TASK DATA -
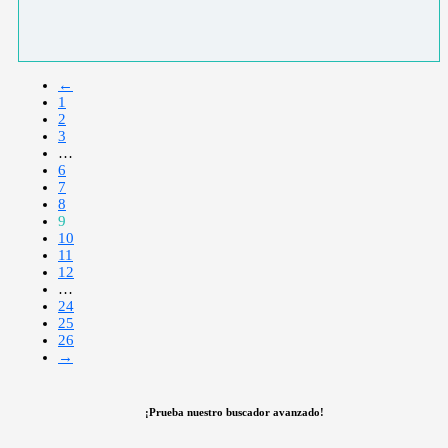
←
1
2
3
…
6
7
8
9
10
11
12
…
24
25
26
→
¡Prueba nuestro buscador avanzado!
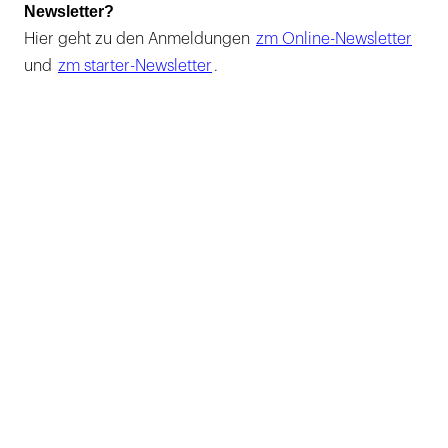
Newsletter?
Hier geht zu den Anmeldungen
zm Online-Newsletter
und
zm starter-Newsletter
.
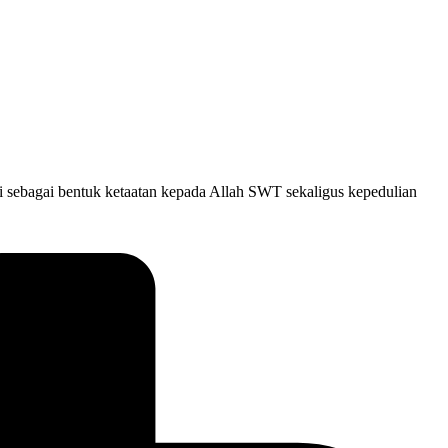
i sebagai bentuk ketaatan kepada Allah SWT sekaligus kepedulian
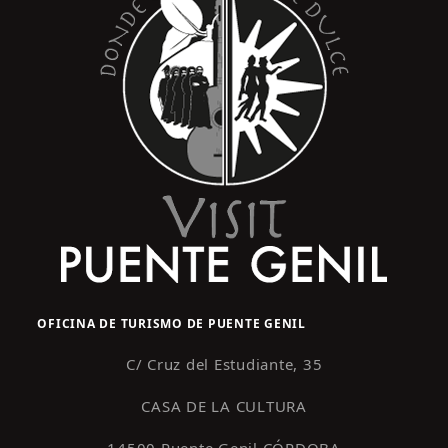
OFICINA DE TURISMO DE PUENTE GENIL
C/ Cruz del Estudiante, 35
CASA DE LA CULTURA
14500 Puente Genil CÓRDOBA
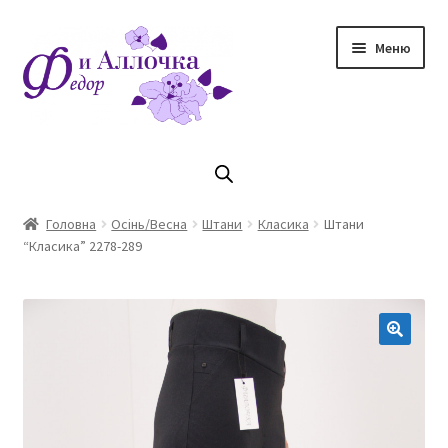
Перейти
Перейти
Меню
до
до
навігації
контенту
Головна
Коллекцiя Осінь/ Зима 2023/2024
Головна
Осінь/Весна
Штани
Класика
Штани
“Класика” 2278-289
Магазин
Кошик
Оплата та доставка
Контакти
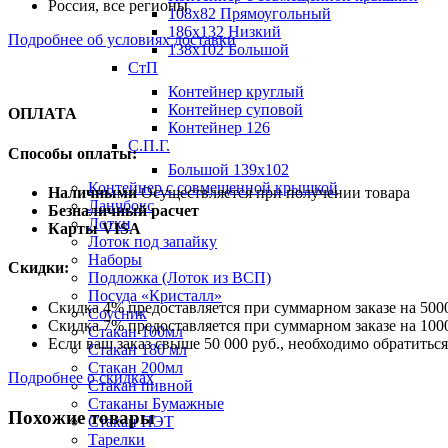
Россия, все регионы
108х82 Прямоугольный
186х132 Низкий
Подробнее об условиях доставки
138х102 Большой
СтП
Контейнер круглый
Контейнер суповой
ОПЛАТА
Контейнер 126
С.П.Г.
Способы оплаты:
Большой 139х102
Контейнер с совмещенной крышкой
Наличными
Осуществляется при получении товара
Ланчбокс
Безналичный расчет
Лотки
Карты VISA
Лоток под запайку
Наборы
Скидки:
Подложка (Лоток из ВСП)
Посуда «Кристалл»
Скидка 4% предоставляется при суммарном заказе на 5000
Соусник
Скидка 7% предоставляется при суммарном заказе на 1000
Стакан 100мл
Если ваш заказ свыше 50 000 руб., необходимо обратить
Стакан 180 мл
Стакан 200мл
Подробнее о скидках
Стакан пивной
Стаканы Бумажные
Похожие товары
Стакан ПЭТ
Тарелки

PROBLEM REQUIREMENTS -
A complete answer lists every line of the listing above that holds the word "Контейнер".

EXPECTED OUTPUT -
Контейнер круглый
Контейнер суповой
Контейнер 126
Контейнер с совмещенной крышкой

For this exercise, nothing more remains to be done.